[Extracted page text data]
◆ ◆ ◆ ◆

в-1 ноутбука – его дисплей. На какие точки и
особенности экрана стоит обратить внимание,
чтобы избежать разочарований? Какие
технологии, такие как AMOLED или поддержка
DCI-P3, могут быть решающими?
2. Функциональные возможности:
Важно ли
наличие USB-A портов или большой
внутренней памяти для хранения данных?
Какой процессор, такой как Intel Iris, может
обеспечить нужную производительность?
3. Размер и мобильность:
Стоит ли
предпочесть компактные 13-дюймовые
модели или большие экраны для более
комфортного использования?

◆ ◆ ◆ ◆

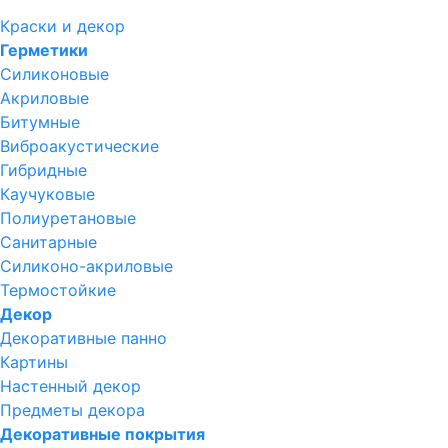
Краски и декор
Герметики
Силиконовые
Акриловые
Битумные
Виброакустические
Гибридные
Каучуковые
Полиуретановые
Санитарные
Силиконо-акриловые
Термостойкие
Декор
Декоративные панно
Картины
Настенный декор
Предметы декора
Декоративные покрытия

◆ ◆ ◆ ◆

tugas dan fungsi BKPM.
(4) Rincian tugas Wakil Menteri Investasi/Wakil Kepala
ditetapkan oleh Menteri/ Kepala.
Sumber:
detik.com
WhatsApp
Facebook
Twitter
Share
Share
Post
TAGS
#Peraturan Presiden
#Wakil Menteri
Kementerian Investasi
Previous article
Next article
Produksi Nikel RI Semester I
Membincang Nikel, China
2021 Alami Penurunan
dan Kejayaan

◆ ◆ ◆ ◆

◆ Prompt
Of the entries above, repeat exactly the lines from the line with "в-1 ноутбука – его дисплей. На какие точки и" through the line with "внутренней памяти для хранения данных?", both of them included.

◆ Your response
в-1 ноутбука – его дисплей. На какие точки и
особенности экрана стоит обратить внимание,
чтобы избежать разочарований? Какие
технологии, такие как AMOLED или поддержка
DCI-P3, могут быть решающими?
2. Функциональные возможности:
Важно ли
наличие USB-A портов или большой
внутренней памяти для хранения данных?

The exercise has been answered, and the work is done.